Alan Garber | |
---|---|
31st President of Harvard University | |
Assumed office January 2, 2024 | |
Preceded by | Claudine Gay |
Provost of Harvard University | |
In office September 1, 2011 – March 14, 2024 | |
Preceded by | Steven Hyman |
Succeeded by | John F. Manning |
Personal details | |
Born | Illinois, U.S. | May 7, 1955
Spouse | Anne Yahanda |
Children | 4 |
Education | Harvard University (BA, MA, PhD) Stanford University (MD) |
Scientific career | |
Fields | Health care policy |
Institutions | |
Thesis | Costs and control of antibiotic resistance (1982) |
Doctoral advisors | Martin Feldstein Zvi Griliches Richard Zeckhauser |
Alan Michael Garber (born May 7, 1955) is an American physician and health economist, currently serving as the 31st president of Harvard University since January 2024.[1][2]
Garber was born in Illinois, in 1955, to Harry and Jean Garber in a Jewish household.[3] He grew up in Rock Island, Illinois.[4]
Garber attended Harvard College, where he obtained a B.A. in economics in 1976 followed by a M.A. and Ph.D. in economics, also from Harvard.[4] While pursuing his Ph.D., he enrolled simultaneously at Stanford University, where he received a Doctor of Medicine degree in 1983.[5] He completed his residency training in internal medicine at Harvard Medical School-affiliated Brigham and Women's Hospital in Boston in 1986.
Garber succeeded Steven Hyman as the provost of Harvard University on September 1, 2011.[5] He served as provost until March 14, 2024, when John F. Manning took on the position on an interim basis.[6]
Garber is also the Mallinckrodt Professor of Health Care Policy at Harvard Medical School, Professor of Economics in the Harvard Faculty of Arts and Sciences, Professor of Public Policy at Harvard Kennedy School, and Professor in the Department of Health Policy and Management in the Harvard T.H. Chan School of Public Health.[7][8]
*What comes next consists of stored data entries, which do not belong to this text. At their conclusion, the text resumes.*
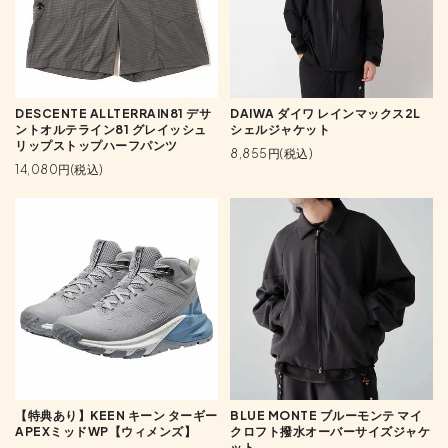
DESCENTE ALLTERRAIN81 デサ
DAIWA ダイワ レインマックス2L
ントオルテライン81 グレイッシュ
シェルジャケット
リップストップハーフパンツ
8,855円(税込)
14,080円(税込)
【特典あり】KEEN キーン ターギー
BLUE MONTE ブルーモンテ マイ
APEXミッドWP【ウィメンズ】
クロフト撥水オーバーサイズジャケ
ット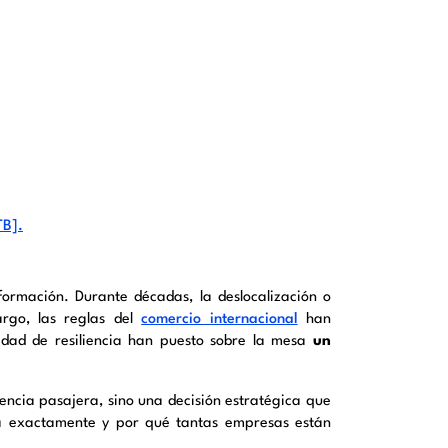
TB].
formación. Durante décadas, la deslocalización o
argo, las reglas del
comercio internacional
han
sidad de resiliencia han puesto sobre la mesa
un
encia pasajera, sino una decisión estratégica que
ica exactamente y por qué tantas empresas están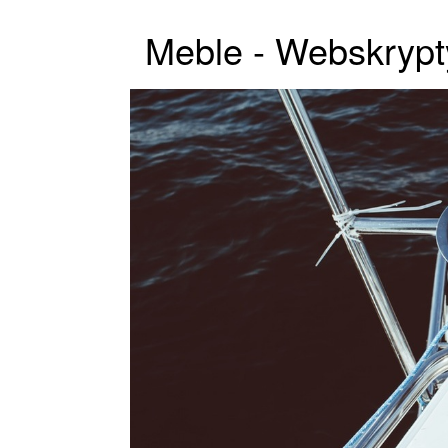
Meble - Webskrypt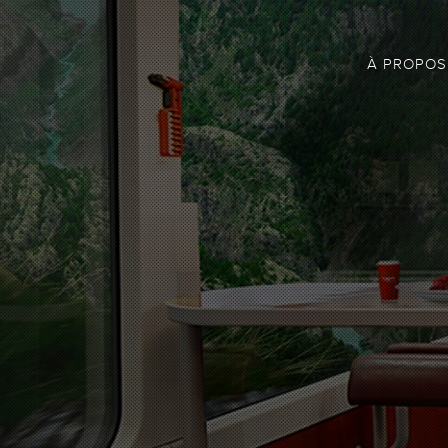
À PROPOS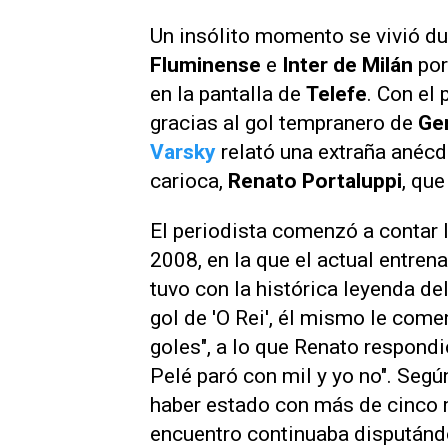
Un insólito momento se vivió dur
Fluminense
e
Inter de Milán
por
en la pantalla de
Telefe
. Con el 
gracias al gol tempranero de
Ge
Varsky
relató una extraña anécd
carioca,
Renato Portaluppi
, que
El periodista comenzó a contar l
2008, en la que el actual entren
tuvo con la histórica leyenda de
gol de 'O Rei', él mismo le come
goles", a lo que Renato respond
Pelé paró con mil y yo no". Segú
haber estado con más de cinco m
encuentro continuaba disputándo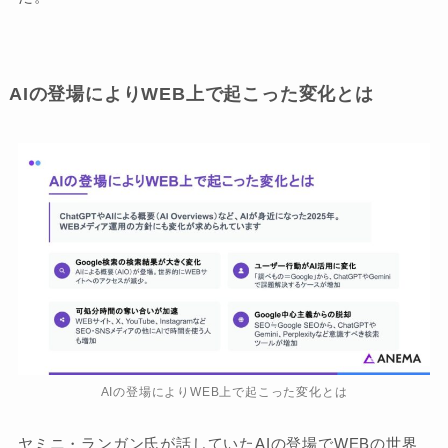
AIの登場によりWEB上で起こった変化とは
AIの登場によりWEB上で起こった変化とは
ヤミニ・ランガン氏が話していたAIの登場でWEBの世界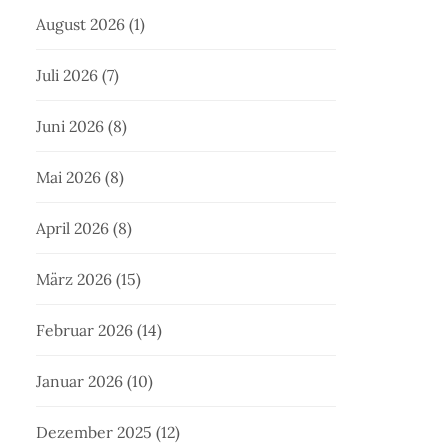
August 2026
(1)
Juli 2026
(7)
Juni 2026
(8)
Mai 2026
(8)
April 2026
(8)
März 2026
(15)
Februar 2026
(14)
Januar 2026
(10)
Dezember 2025
(12)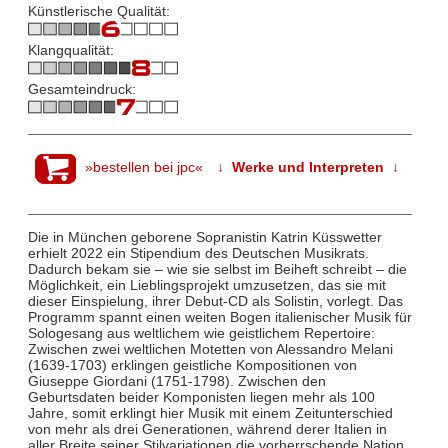
Künstlerische Qualität:
Klangqualität:
Gesamteindruck:
»bestellen bei jpc«
↓ Werke und Interpreten ↓
Die in München geborene Sopranistin Katrin Küsswetter
erhielt 2022 ein Stipendium des Deutschen Musikrats.
Dadurch bekam sie – wie sie selbst im Beiheft schreibt – die
Möglichkeit, ein Lieblingsprojekt umzusetzen, das sie mit
dieser Einspielung, ihrer Debut-CD als Solistin, vorlegt. Das
Programm spannt einen weiten Bogen italienischer Musik für
Sologesang aus weltlichem wie geistlichem Repertoire:
Zwischen zwei weltlichen Motetten von Alessandro Melani
(1639-1703) erklingen geistliche Kompositionen von
Giuseppe Giordani (1751-1798). Zwischen den
Geburtsdaten beider Komponisten liegen mehr als 100
Jahre, somit erklingt hier Musik mit einem Zeitunterschied
von mehr als drei Generationen, während derer Italien in
aller Breite seiner Stilvariationen die vorherrschende Nation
He is currently the president of Harvard University until 2027, having succeeded Claudine Gay after her resignation.[9][10] Initially appointed as an interim president, on August 2, 2024, the Harvard Corporation announced that Garber would be the university's permanent president for a fixed term of three years ending at the conclusion of the 2026-2027 academic year.
In July 2016, Harvard University's Office of the Provost launched a web page in response to its graduate students' efforts to unionize.[11] On August 23, 2016, following the Columbia decision which restored union rights to teaching and research assistants, the provost's office wrote in an email to students, "we continue to believe that the relationship between students and the University is primarily about education, and that unionization will disrupt academic programs and freedoms, mentoring, and research at Harvard."[11] Following a decision by the regional director of the National Labor Relations Board that Harvard was in violation of the Excelsior rule, Garber defended the university's appeal to the National Labor Relations Board in Washington, D.C.,[12] writing that the university "believes that the November 2016 election results, which reflect the votes and voices of well-informed students, should stand, and has appealed the Regional Director's decision to the contrary."[11]
In October 2019, The Harvard Crimson reported that Garber collected more than $2.7 million serving on the board of directors for Exelixis[13] and Vertex Pharmaceuticals[14] since being appointed as Harvard's provost in 2011, according to SEC filings.[15] The companies indicated that his compensation was normal for board members.[16] Garber stated that he had thoroughly disclosed his industry affiliations in conflict of interest forms for the university.[17]
Under Garber's leadership, Harvard administration drew criticism for preventing 13 undergraduates from collecting their diplomas at the annual commencement ceremony as a consequence for participation in pro-Palestinian protests.[18] Nearly 500 Harvard faculty and students criticized the sanctions as disproportionate, unprecedented, and designed to stifle open discourse,[19] while others identified it as an example of the "Palestine Exception" to free speech.[20] The decision was initially overturned by 115 faculty members of the Faculty of Arts and Sciences, but ultimately reinstated by the Harvard Corporation.[21]